“Barangsiapa yang menginginkan dunia maka hendaklah
berilmu.Barangsiapa yang menginginkan akhirat, maka hendaklah dengan
ilmu.Barangsiapa yang menginginkan keduanya, maka hendaklah dengan ilmu.”
(al-Imam asy-Syafi’i rahimahullah dikutip dalam al-Majmu syarh al-Muhadzdzab,
Juz 1 hal. 30)
Pendidikan pasca kelahiran memiliki beberapa fase
diantaranya: 1) Fase bayi, ialah fase kehidupan manusia terhitung dari saat
kelahiran sampai kira-kira berumur dua tahun. Selama rentang waktu itu,
kehidupan bayi biasanya sangat tergantung pada bantuan dan pemeliharaan pihak
lain, terutama si ibu. Peranan ibu yang demikian besarnya terhadap si bayi itu
tentu mempunyai arti tersendiri bagi pendidikannya. 2) fase kanan-kanak. 3)
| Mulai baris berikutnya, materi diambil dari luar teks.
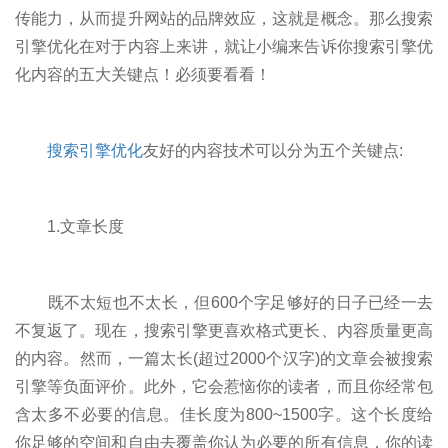
传能力，从而提升网站的品牌效应，这就是概念。那么搜索
引擎优化在对于内容上来讲，就让小编来告诉你搜索引擎优
化内容的五大关键点！必须要看看！
搜索引擎优化
友好的内容技术可以分为五个关键点:
1.文章长度
既不太短也不太长，但600个字足够好的日子已经一去
不复返了。现在，搜索引擎更喜欢格式更长、内容质量更高
的内容。然而，一篇太长(超过2000个汉字)的文章会被搜索
引擎等负面评价。此外，它会惹恼你的读者，而且你经常包
含太多不必要的信息。佳长度为800~1500字。这个长度给
你足够的空间和自由去覆盖你认为必要的所有信息，你的读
fase anak-anak. 4) fase remaja. 5) fase dewasa. Mengucapkan kalimat syahadat
bagi orang yang sakaratul maut
sebagai batas akhir bagi pendidikan orang dewasa. Karena setelah berpisah roh
dengan badan, manusia secara fisik sudah berubah menjadi mayat, sedangkan
psikis (rohani) nya kembali ke hadhirat Allah subhanahu wa ta’ala. Inilah yang disebut pendidikan sepanjang hayat
(long life education). Sebuah kalimat
hikmah yang biasa kita dengar: “Tuntutlah ilmu sejak dari buaian hingga
liang lahad” merupakan suatu perkataan yang menjadi dasar peletakan
pendidikan sepanjang hayat (long life education), karena jika seseorang
ingin meraih dunianya maka wajib baginya menuntut ilmu, begitupula jika
seseorang ingin meraih akhiratnya maka wajib baginya pula menuntut ilmu. al-Imam
Muhammad bin Idris asy-Syafi’i rahimahullah berkata:
مَنْ أَرَادَ الدُّنْيَا فَعَلَيْهِ بِاْلعِلْمِ
وَمَنْ أَرَادَ الآخِرَهَ فَعَلَيْهِ بِالْعِلْمِ وَمَنْ أَرَادَهُمَا فَعَلَيْهِ باِلعِلْمِ
“Barangsiapa yang menginginkan dunia
maka hendaklah berilmu.Barangsiapa yang menginginkan akhirat, maka hendaklah
dengan ilmu.Barangsiapa yang menginginkan keduanya, maka hendaklah dengan
ilmu.”[1]
1. Fase Bayi
Masa bayi disebut juga masa mulut (oral phase).[2] Fase bayi ialah fase kehidupan manusia terhitung dari
saat kelahiran sampai kira-kira berumur dua tahun. Selama rentang waktu itu,
kehidupan bayi biasanya sangat tergantung pada bantuan dan pemeliharaan pihak
lain, terutama si ibu. Peranan ibu yang demikian besarnya terhadap si bayi itu
tentu mempunyai arti tersendiri bagi pendidikannya. Fase bayi sudah dapat
dikatakan lebih empirik. Proses pendidikan pada masa pranatal bersifat tidak
langsung, maka pada masa bayi sudah mulai masuk ke dalam pendidikan yang
langsung. Pada diri sang bayi sudah terdapat beberapa aspek kehidupan yang
researchable. Beberapa data aspek kehidupan sudah mampu dilacak dimonitor
melalui indera. Hal ini semua menunjukkan bahwa si bayi pada saat itu, walau
masih belum sempurna kerja organ tubuhnya, namun sudah siap menerima
pendidikan.[3]
Di antara perkembangannya yang menonjol pada saat itu adalah
indera pendengaran. Indera pendengaran yang berfungsi cepat harus dimanfaatkan
untuk mendengarkan kata-kata suci. Tujuannya tidak lain adalah bagaimana
melestarikan dan mengembangkan naluri tauhid yang telah diterimanya jauh sebelum
masa kelahiran. Dibanding fase perkembangan sebelum anak lahir ada beberapa hal
yang harus dilakukan oleh orang tua terhadap anaknya:
·
Mendapat hak waris.
· Menyampaikan kabar gembira dan ucapan selamat atas kelahiran.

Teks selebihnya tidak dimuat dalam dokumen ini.